# Arroyo High School Of El Monte (comment them)



## peanutbuttersports (Jul 12, 2009)

Pictures by peanutbuttersports - Photobucket

please tell me what u think

and yes i know i ahve to remove or remake my watermark

but otherwise please tell me what u think about the photo itself
Here's Just A Sample


----------



## peanutbuttersports (Jul 12, 2009)

anyone?????????


----------



## Jeff Canes (Jul 12, 2009)

Think about composition, faces are usually better that backs, also most of the time try not to cut off arms and legs of your main subjects, #s 3 & 4 are my favs of the group, Keep Practicing


----------



## peanutbuttersports (Jul 12, 2009)

what about on the site


----------



## peanutbuttersports (Jul 13, 2009)

anyone


----------



## AlexColeman (Jul 13, 2009)

Repeat posts aren't going to make anyone comment, they will just get you in trouble.


----------



## ottor (Jul 13, 2009)

Pics are good.... had to show them to my wife - she graduated from Arroyo in 1969 ....... dzn't appear they watered the grass since then..
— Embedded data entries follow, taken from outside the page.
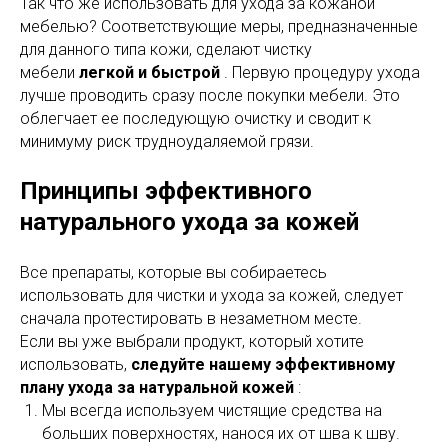
Так что же использовать для ухода за кожаной
мебелью? Соответствующие меры, предназначенные
для данного типа кожи, сделают чистку
мебели
легкой и быстрой
. Первую процедуру ухода
лучше проводить сразу после покупки мебели. Это
облегчает ее последующую очистку и сводит к
минимуму риск трудноудаляемой грязи.
Принципы эффективного
натурального ухода за кожей
Все препараты, которые вы собираетесь
использовать для чистки и ухода за кожей, следует
сначала протестировать в незаметном месте.
Если вы уже выбрали продукт, который хотите
использовать,
следуйте нашему эффективному
плану ухода за натуральной кожей
:
Мы всегда используем чистящие средства на
больших поверхностях, нанося их от шва к шву.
As Varsity Track, she remembers the field very well....

thanks,


----------



## peanutbuttersports (Jul 13, 2009)

hahaha 
thats cool

so anyone else got c&c


----------



## peanutbuttersports (Jul 14, 2009)

does anyone else have c&c for me


----------



## peanutbuttersports (Jul 15, 2009)

please comment on them


i really want to know what alot of you guys and gals think

thanks


----------



## mschoelen (Jul 26, 2009)

If you want c&c that bad you should start by numbering your photos.

#1 less angle

#2 less grass

#4 I would have shot horizontal so the runner has more room to run in the frame.


----------



## gsgary (Jul 26, 2009)

#1 looks soft, missed the peak action and why did you tilt it 

#2 Delete it not worth keeping 

#3 Too much clutter in the background, open the aperture to blur it out, and why B+W

#4 Can't understand why you were positioned to photograph their backs another for the recycle bin


----------



## Derrel (Jul 26, 2009)

I think the best thing about your pictures is that the exposures are accurate and the motion has been frozen very well by adequately high shutter speeds. As far as good sports framing and composition, you have a ways to go.

When photographing runners, they need to have room "to run into",and the shot of the male runner you have him shown as it is called "running out of the frame"--that is, there's too little space in front of him, and too much space behind him. That photo would have been a much better image shot horizontally.

Faces of runners are better than the backsides, so the girl running the relay shot does not have nearly as much impact as if you had been 15 feet farther up the track,and had been able to show her face.

The cheerleaders in the gym, photographed from behind is an example of poor positioning. You needed to have been in front of the group. The soccer players shot is cropped too tightly,and the tilt looks bad.


----------



## smyth (Aug 1, 2009)

General critique:

Show more faces: get in front of the action instead of behind it, so you have them coming at you.

Tight & Bright: You've got the bright part down, the exposures are good. But you need to shoot tigher for some of them, specifically the track ones, you need to shoot tight to get rid of distracting backgrounds, we need to see the emotions on their faces.

For sports, I find it helps if you shoot straight, no diagnonal action going on. Diagonals work fine for lots of other things, but I can't say I've seen a sports photo on a newswire shot in a diagonal. 

One missed opportunity in your fourth shot is to lose some of the grass and show more of the track where you can see his shadow...It would look really neat if his whole shadow was beside him, and if it looked like the runner had somewhere to go.


----------



## UUilliam (Aug 1, 2009)

for 1. your watermark is too distracting... 

2. they are all pretty soft of focus

3. as said, faces are better than backs.


----------



## UUilliam (Aug 1, 2009)

the glitter ruins the limages, stop using the glitter as glitter text = .gif image = lower quality


----------



## ocular (Aug 2, 2009)

Well, except for the very last picture you need to focus more on your subjects. #1 needs less people in the bg or blured. #3 is ok, but we don't need to see the pickup truck or the gang on the right; it's very distracting. #4 I would capture from the left instead of dead on. #5 I would shoot the students like a railroad track, I donno, it's late.


----------